◆ **Your assignment**: Each line from the one containing "Tiendas digitales con variaciones" to the end of the records below should be restated word for word; please leave out all other lines.

[Collected data]
===

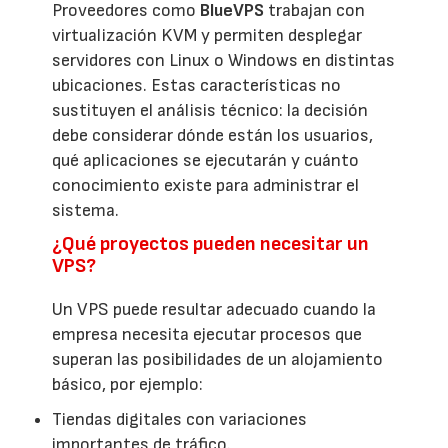
Proveedores como
BlueVPS
trabajan con
virtualización KVM y permiten desplegar
servidores con Linux o Windows en distintas
ubicaciones. Estas características no
sustituyen el análisis técnico: la decisión
debe considerar dónde están los usuarios,
qué aplicaciones se ejecutarán y cuánto
conocimiento existe para administrar el
sistema.
¿Qué proyectos pueden necesitar un
VPS?
Un VPS puede resultar adecuado cuando la
empresa necesita ejecutar procesos que
superan las posibilidades de un alojamiento
básico, por ejemplo:
Tiendas digitales con variaciones
importantes de tráfico.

===

◆ **Exercise result**:
Tiendas digitales con variaciones
importantes de tráfico.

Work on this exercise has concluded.